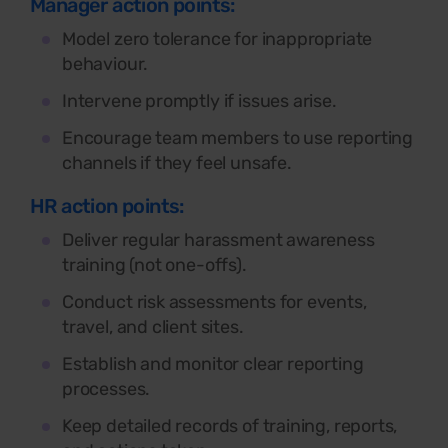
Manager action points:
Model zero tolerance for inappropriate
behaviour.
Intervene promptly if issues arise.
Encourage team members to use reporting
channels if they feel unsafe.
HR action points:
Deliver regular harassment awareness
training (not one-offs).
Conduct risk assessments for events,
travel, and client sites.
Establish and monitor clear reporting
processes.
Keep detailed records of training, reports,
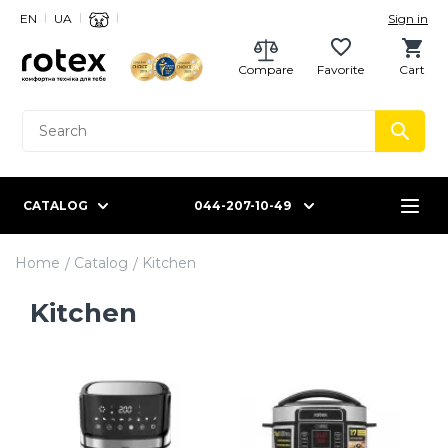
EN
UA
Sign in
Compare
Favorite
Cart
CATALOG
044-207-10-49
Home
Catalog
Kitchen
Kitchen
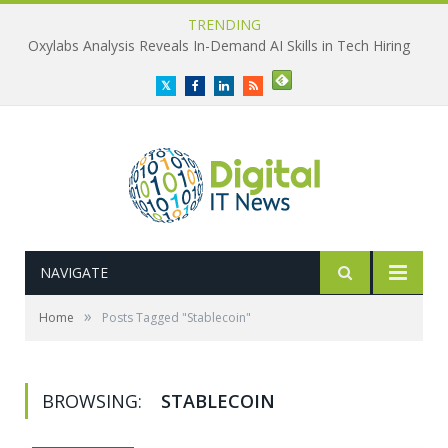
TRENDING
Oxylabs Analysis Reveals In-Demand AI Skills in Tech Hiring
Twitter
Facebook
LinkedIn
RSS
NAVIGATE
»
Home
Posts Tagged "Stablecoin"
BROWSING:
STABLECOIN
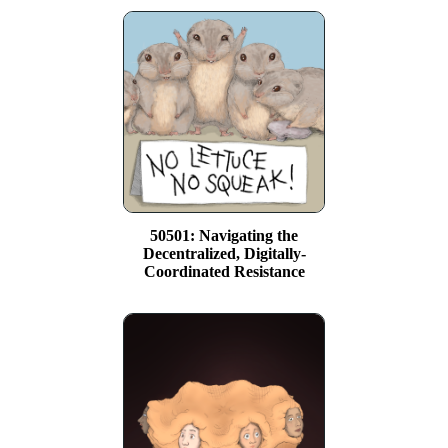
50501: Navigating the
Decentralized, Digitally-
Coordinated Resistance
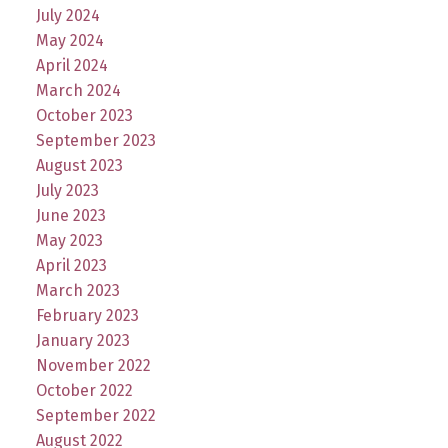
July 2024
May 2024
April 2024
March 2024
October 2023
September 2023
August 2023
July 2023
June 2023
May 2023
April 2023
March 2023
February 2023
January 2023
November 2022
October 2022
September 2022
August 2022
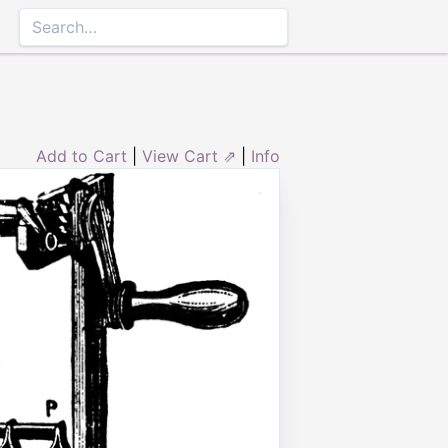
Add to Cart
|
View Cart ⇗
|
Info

==

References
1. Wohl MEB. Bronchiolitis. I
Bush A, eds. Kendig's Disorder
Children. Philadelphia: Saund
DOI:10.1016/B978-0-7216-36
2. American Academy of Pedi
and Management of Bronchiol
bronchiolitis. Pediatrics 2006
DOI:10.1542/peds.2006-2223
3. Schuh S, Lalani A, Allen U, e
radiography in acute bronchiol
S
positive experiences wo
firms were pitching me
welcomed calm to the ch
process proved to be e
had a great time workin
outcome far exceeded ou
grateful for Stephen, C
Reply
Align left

---

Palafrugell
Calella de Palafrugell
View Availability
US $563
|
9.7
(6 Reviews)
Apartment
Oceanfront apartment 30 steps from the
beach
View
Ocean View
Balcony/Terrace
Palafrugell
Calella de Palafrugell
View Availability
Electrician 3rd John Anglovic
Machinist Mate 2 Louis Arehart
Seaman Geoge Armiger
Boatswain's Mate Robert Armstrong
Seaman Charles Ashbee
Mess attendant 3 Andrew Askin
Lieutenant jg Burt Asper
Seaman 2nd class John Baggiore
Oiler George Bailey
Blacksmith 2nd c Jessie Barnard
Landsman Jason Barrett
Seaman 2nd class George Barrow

Required work. Of the lines above, output exactly those from the line bearing "Seaman Geoge Armiger" through the line bearing "Seaman 2nd class George Barrow", inclusive.

Answer.
Seaman Geoge Armiger
Boatswain's Mate Robert Armstrong
Seaman Charles Ashbee
Mess attendant 3 Andrew Askin
Lieutenant jg Burt Asper
Seaman 2nd class John Baggiore
Oiler George Bailey
Blacksmith 2nd c Jessie Barnard
Landsman Jason Barrett
Seaman 2nd class George Barrow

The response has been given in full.